◆ **What you are asked to do**: Extract all lines from the data beneath that include the word "this".

◆ **Exercise inputs**:

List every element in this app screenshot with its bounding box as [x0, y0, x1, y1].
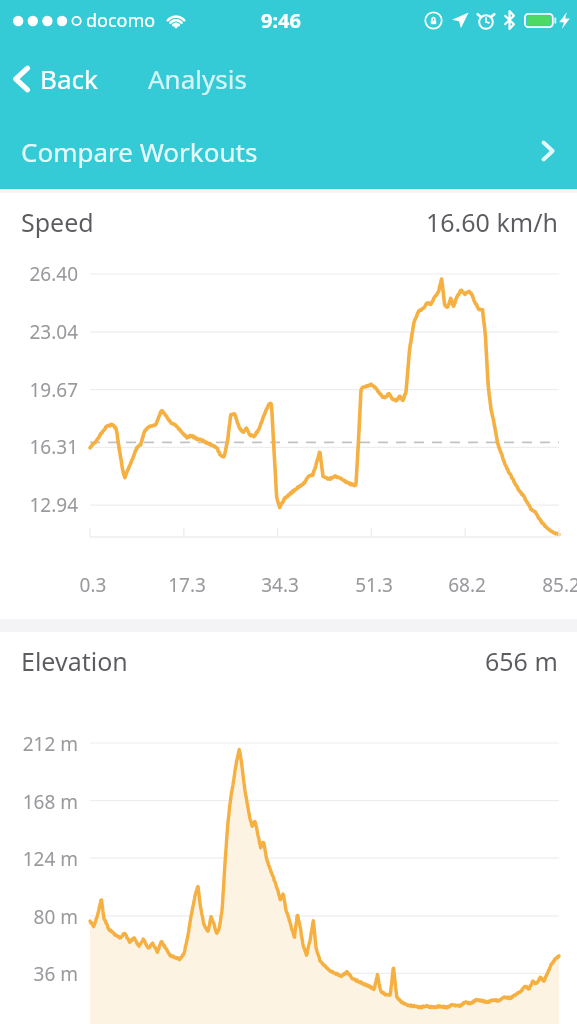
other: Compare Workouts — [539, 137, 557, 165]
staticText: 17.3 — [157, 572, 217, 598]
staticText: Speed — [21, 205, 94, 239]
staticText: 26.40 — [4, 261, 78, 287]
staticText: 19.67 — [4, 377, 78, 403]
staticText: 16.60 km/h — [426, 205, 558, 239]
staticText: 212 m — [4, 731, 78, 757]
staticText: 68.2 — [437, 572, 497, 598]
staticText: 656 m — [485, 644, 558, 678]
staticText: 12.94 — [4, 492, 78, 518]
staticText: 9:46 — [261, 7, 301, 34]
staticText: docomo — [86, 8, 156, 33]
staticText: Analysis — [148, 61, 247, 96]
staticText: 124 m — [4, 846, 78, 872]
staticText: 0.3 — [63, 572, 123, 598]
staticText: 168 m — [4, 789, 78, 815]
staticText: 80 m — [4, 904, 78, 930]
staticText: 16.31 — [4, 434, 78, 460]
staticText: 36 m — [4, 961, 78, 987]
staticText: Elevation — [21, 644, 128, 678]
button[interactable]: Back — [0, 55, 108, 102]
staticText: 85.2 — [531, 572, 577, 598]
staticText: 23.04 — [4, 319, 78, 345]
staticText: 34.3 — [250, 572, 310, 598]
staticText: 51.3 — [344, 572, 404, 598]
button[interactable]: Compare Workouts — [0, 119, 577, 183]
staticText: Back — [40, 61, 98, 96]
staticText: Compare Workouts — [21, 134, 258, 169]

--

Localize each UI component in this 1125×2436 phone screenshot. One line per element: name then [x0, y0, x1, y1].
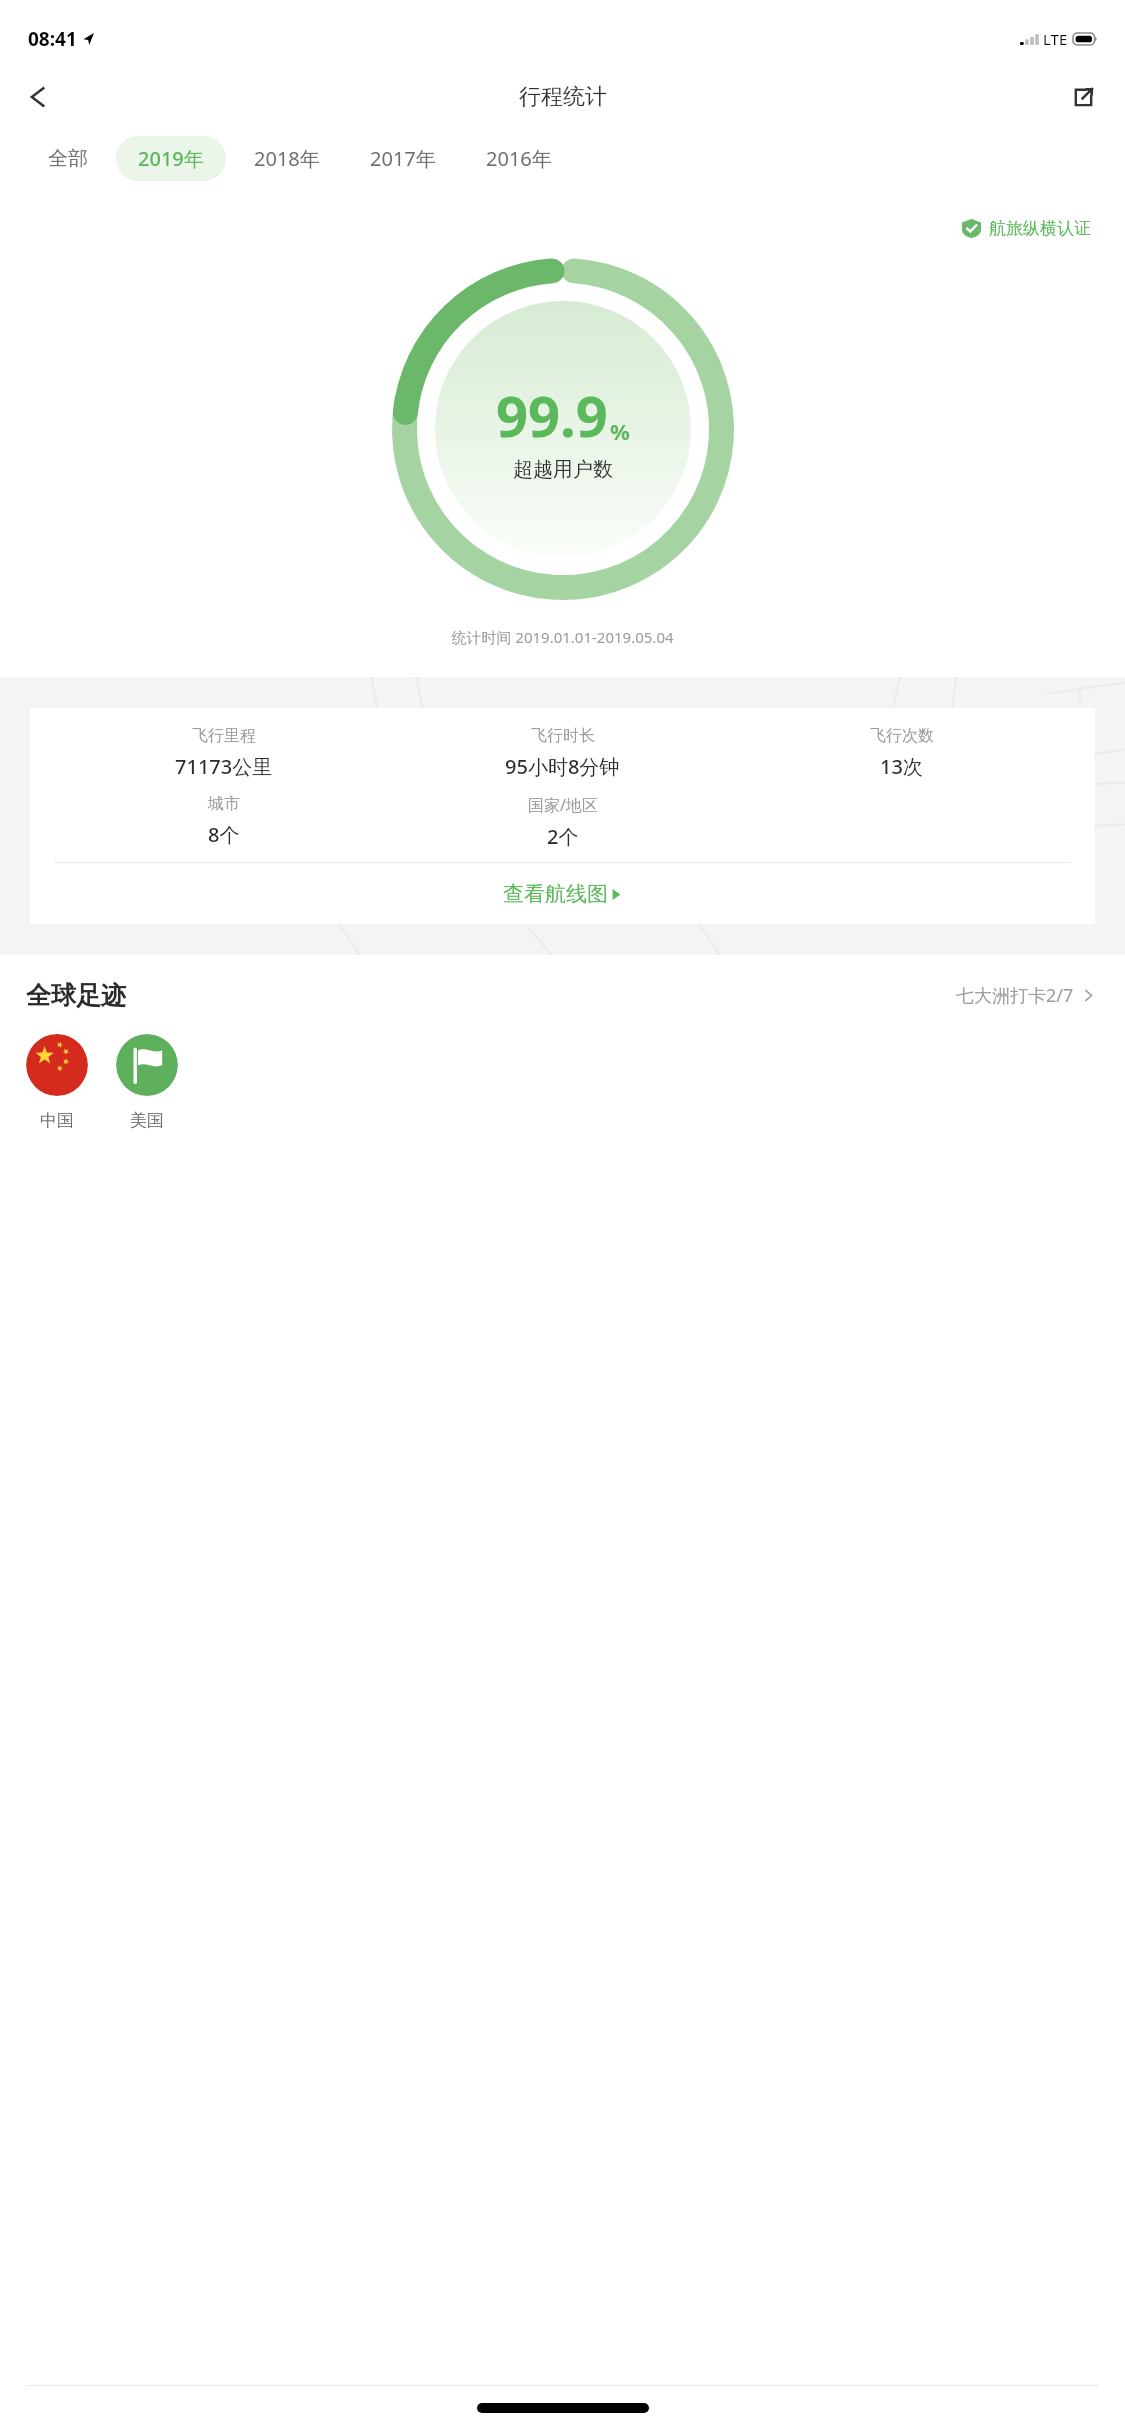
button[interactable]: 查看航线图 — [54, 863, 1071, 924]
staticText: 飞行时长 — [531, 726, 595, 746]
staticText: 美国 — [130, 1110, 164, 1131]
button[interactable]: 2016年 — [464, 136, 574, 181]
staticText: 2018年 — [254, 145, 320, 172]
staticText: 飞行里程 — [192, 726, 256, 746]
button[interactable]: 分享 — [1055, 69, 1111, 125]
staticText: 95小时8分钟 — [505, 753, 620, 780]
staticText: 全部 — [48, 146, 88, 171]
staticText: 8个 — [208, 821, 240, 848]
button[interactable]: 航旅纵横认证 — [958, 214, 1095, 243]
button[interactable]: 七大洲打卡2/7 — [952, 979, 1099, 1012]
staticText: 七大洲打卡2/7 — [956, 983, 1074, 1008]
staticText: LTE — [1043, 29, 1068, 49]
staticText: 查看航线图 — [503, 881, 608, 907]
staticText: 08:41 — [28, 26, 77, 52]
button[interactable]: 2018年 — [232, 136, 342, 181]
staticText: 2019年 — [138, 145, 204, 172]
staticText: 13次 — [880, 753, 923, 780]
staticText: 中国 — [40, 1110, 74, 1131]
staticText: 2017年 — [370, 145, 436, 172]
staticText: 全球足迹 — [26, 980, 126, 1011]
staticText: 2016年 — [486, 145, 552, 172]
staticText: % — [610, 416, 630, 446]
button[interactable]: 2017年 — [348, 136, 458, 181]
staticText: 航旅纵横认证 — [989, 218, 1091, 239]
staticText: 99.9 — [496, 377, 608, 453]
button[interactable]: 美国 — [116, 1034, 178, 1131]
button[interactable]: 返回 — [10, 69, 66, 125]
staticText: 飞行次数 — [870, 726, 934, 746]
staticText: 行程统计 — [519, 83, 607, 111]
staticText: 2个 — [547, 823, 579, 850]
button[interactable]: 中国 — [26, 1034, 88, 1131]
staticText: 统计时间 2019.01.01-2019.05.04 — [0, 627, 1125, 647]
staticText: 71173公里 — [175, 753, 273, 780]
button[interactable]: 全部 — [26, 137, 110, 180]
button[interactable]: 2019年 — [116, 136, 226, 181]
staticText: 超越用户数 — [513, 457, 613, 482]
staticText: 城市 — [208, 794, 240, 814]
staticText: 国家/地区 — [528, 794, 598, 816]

◆ **Problem solution**:
List every element in this app screenshot with its bounding box as [x0, y0, x1, y1].
Localize each UI component in this 1125×2436 phone screenshot. One line per element: name then [x0, y0, x1, y1].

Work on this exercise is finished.